Once he gets over the disappointment of missing out on the gold-medal bout, Aman Sehrawat can reflect on just how well he fought to get to the semi-final in the first place. At 21, his best years as a wrestler lie ahead of him. He can take inspiration from Rei Higuchi, his conqueror in the semi-final. The Japanese was a few months younger than Sehrawat is now when he had to settle for silver in Rio Di Janeiro in 2016. He will start the final red-hot favourite for gold.
The progress that he has already made is staggering. Having taken up the sport as a nine-year-old after watching Sushil Kumar win his silver medal at the London Olympics in 2012, Sehrawat was orphaned a couple of years later. Within six years of taking up the sport, he has now won bronze at the Olympics, a bronze at the World Cadets Championship in Zagreb. Age-group medals at Asian level followed before a brutal reality check at the World Championships in Belgrade last September. Zelimkhan Abakarov, the Russian who now fights under the Albanian flag, thrashed him 11-0.

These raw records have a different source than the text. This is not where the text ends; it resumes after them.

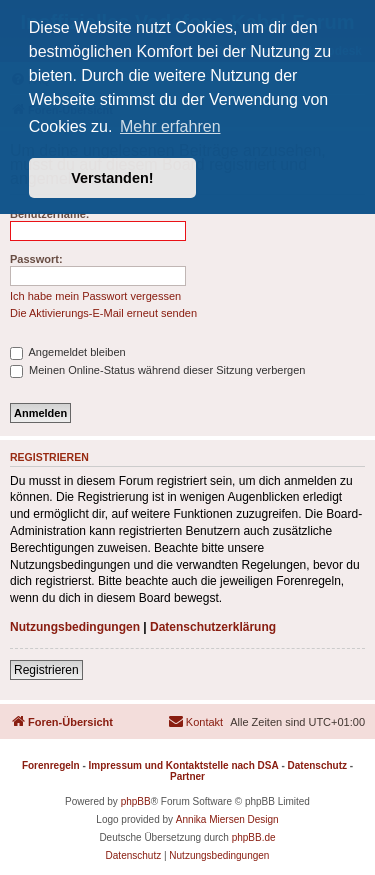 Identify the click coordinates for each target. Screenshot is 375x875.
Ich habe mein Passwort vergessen (95, 296)
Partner (187, 776)
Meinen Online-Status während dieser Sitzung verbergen (157, 370)
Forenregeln (51, 765)
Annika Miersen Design (227, 819)
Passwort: (36, 259)
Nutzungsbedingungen (75, 627)
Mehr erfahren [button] (170, 126)
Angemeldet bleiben (68, 352)
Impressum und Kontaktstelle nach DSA (184, 765)
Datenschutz (317, 765)
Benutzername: (49, 214)
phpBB (136, 801)
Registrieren (46, 670)
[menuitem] (195, 722)
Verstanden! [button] (112, 178)
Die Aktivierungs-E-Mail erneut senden (103, 313)
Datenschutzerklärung (213, 627)
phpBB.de (254, 837) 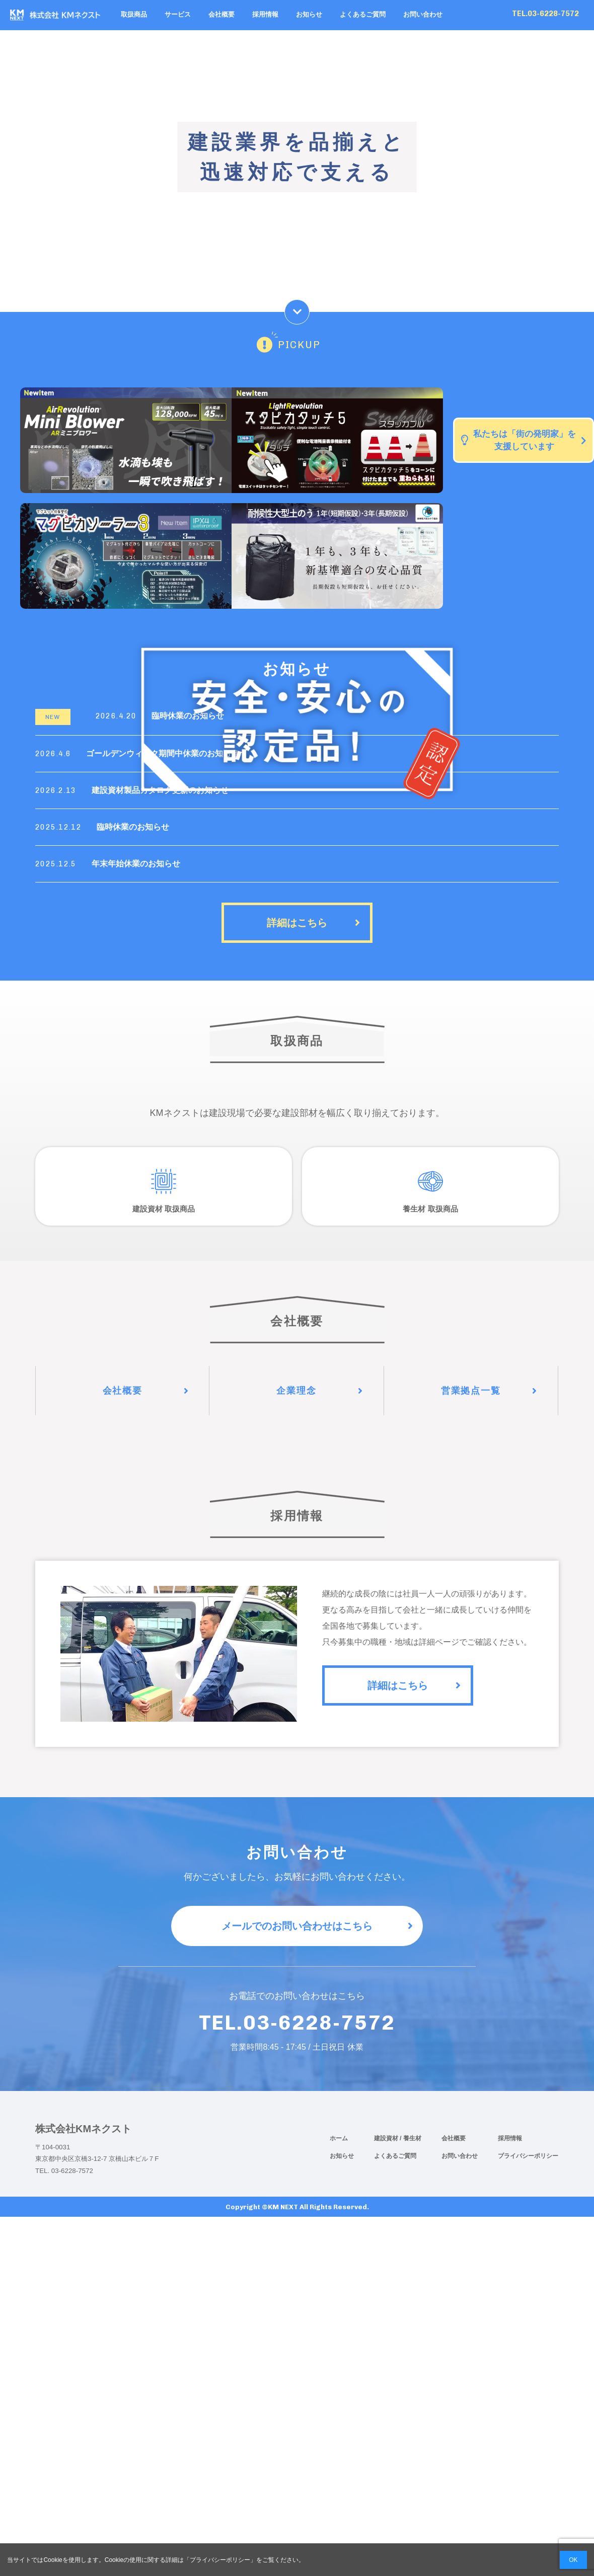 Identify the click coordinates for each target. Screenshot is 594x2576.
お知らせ (309, 14)
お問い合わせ (422, 14)
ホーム (339, 2138)
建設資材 (387, 2138)
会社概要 (221, 14)
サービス (178, 14)
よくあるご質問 (363, 14)
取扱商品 (134, 14)
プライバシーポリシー (528, 2155)
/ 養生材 (410, 2138)
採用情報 (265, 14) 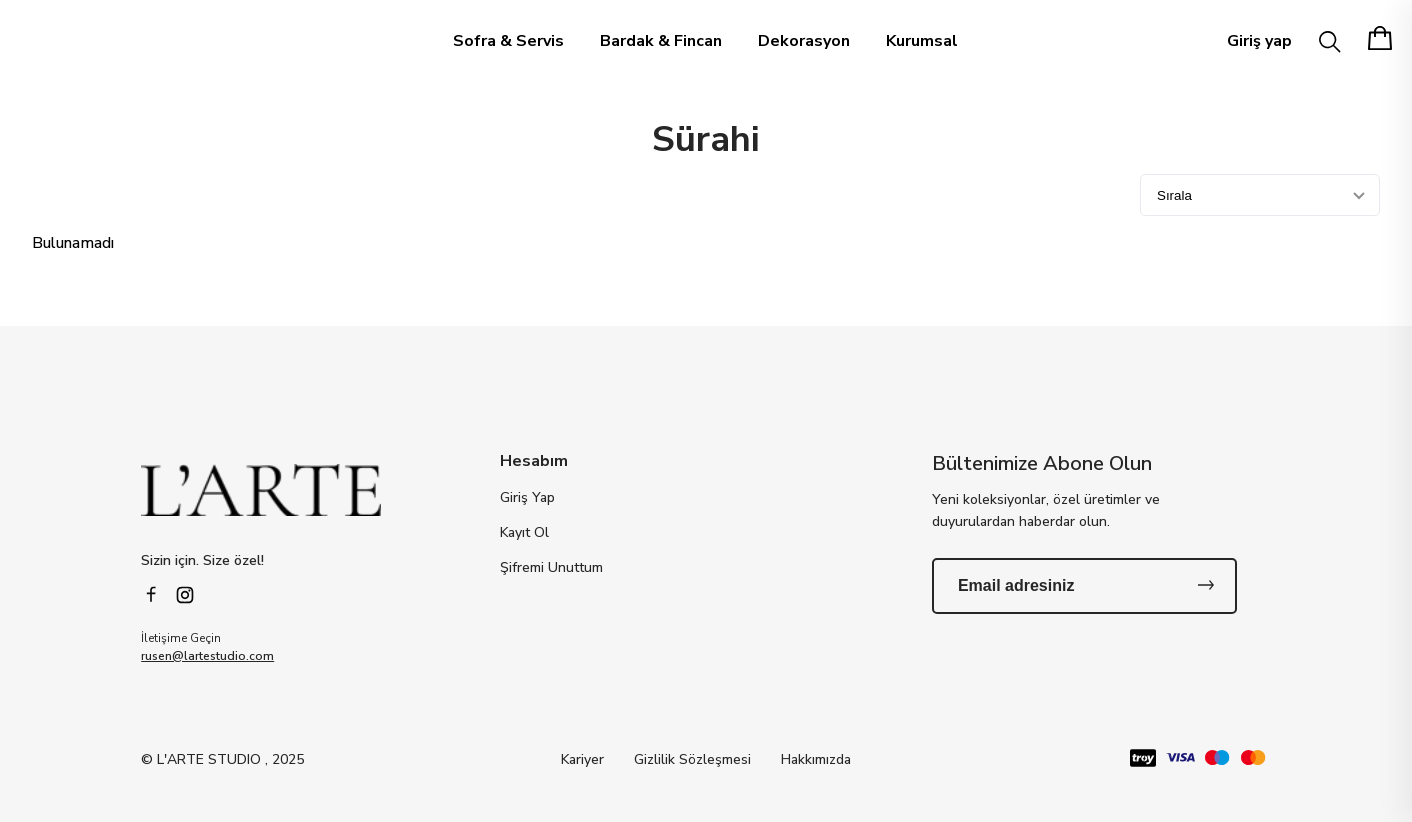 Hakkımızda (816, 759)
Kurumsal (922, 41)
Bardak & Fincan (661, 41)
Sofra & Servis (508, 41)
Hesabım (534, 461)
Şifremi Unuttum (551, 568)
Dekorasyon (804, 41)
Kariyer (582, 759)
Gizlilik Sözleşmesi (692, 759)
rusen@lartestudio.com (207, 656)
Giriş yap (1259, 41)
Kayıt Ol (524, 533)
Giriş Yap (527, 498) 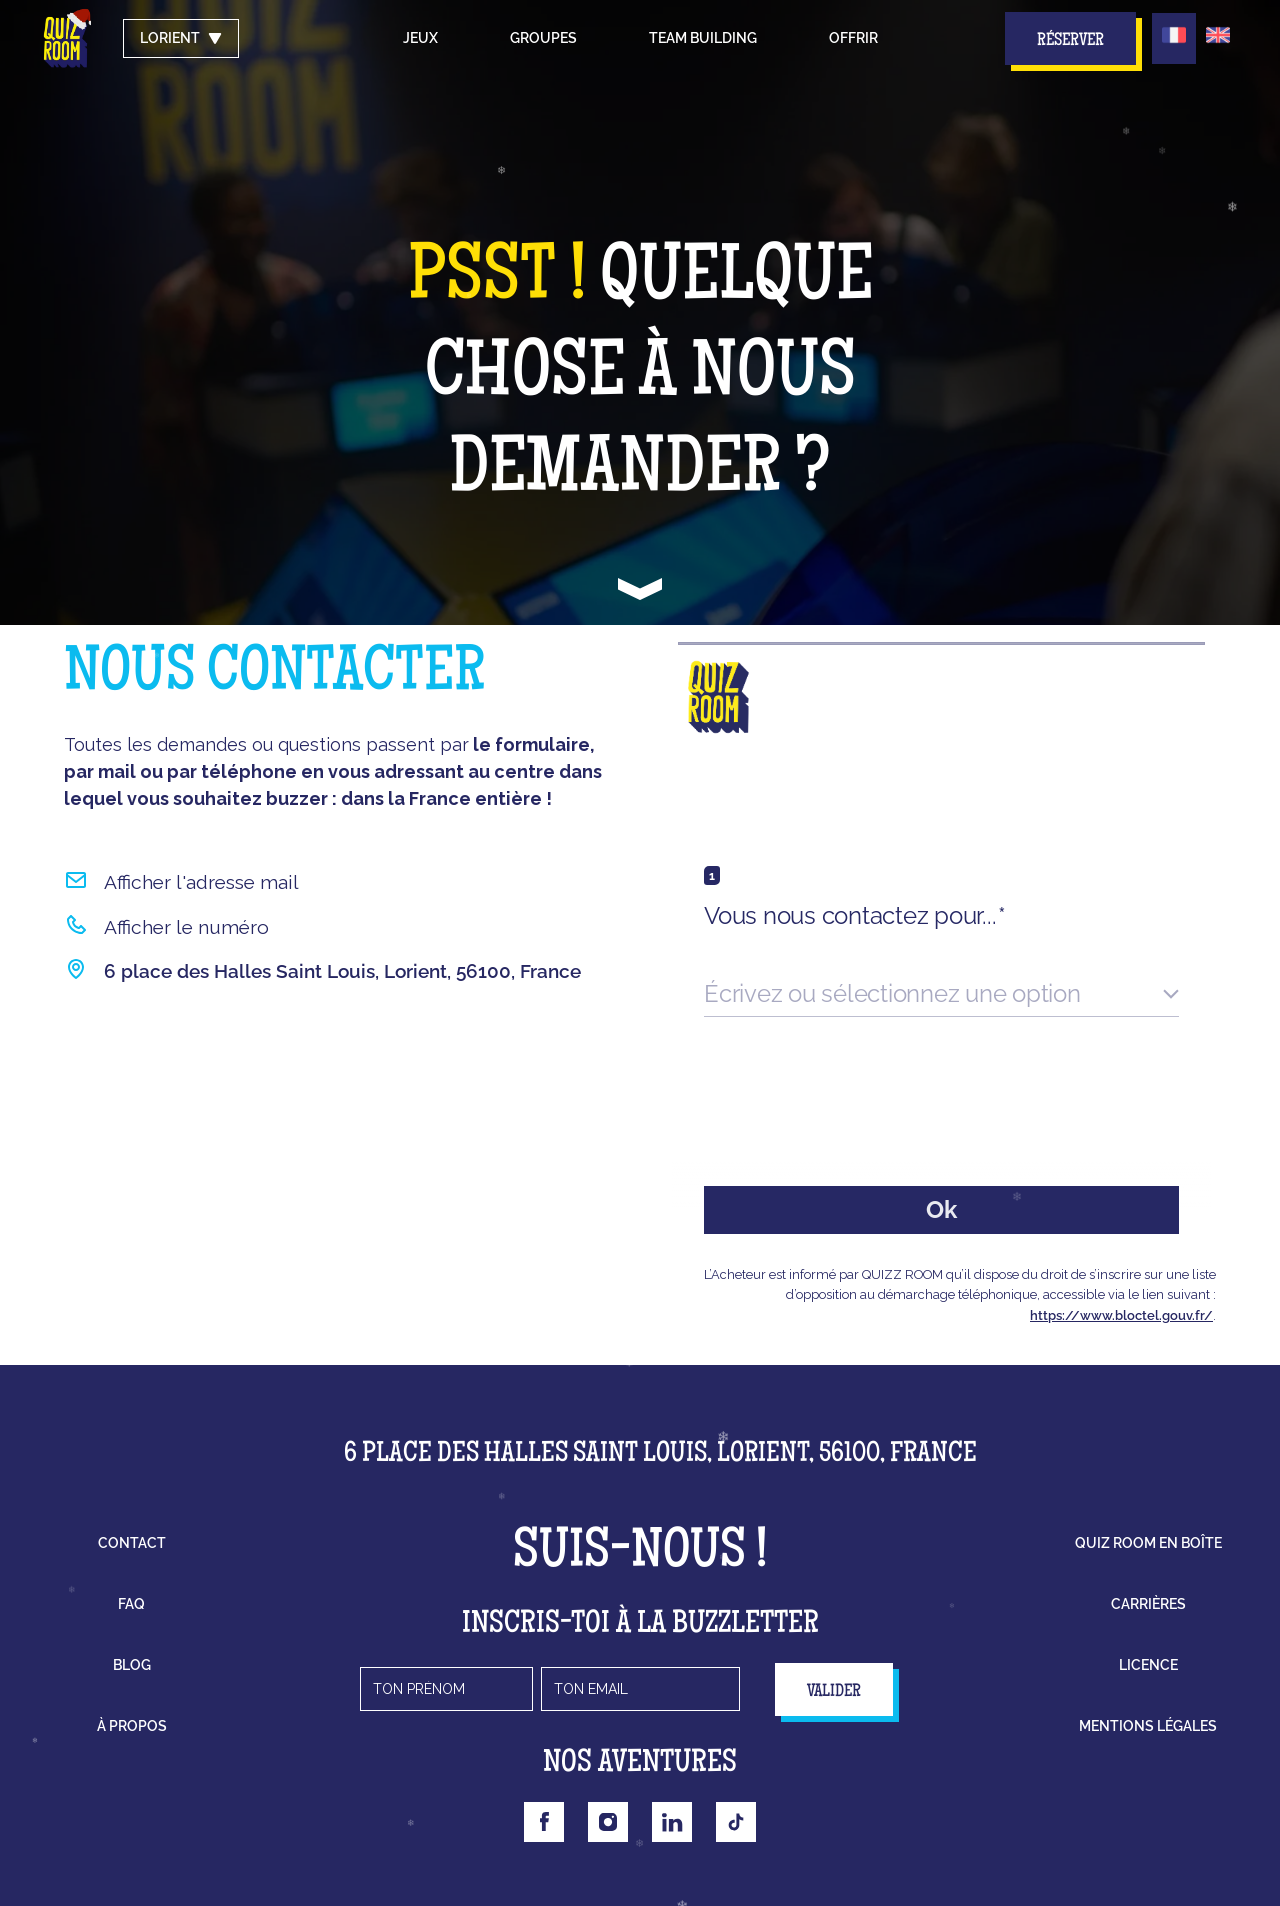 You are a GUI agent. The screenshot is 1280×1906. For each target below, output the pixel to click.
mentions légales (1148, 1726)
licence (1148, 1665)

With immense pride, I congratulate Aman Sehrawat on winning the Bronze Medal in Wrestling Men's Freestyle 57 kg at the #ParisOlympics2024!This remarkable achievement for Bharat reflects your exceptional perseverance & talent.
Your triumph is a testament to hard work &… pic.twitter.com/ZR9JZw1Sgz
— Kiren Rijiju (@KirenRijiju) August 9, 2024
In Paris, Sehrawat returned the favour in emphatic fashion. Abakarov looked absolutely stunned as Sehrawat won 12-0 on technical superiority with more than two minutes of the bout remaining. And it was no fluke either, with Sehrawat simply too quick and too clever for his opponent.
If he can maintain focus and discipline, Sehrawat has at least two more Olympics in him. Sushil was 25 when he won his first medal on the grand stage, a bronze in Beijing (2008). Yogeshwar Dutt was 29 when he took his bronze in London (2012). And Ravi Kumar Dahiya, who won silver in Sehrawat’s 57kg freestyle category in Tokyo, was also older, at 23. Bajrang Punia, India’s other medallist in 2021, was 27.
Sehrawat’s opponent in the bronze medal bout, Puerto Rico’s Darian Toi Cruz, cut his teeth on the college wrestling circuit in the USA. Cruz lost to Higuchi 12-2 in the quarterfinal, and made his way into the bronze-medal bout after Iran’s Alireza Sarlak gave him a walkover in the repechage. Cruz finished 17th at the last World Championships.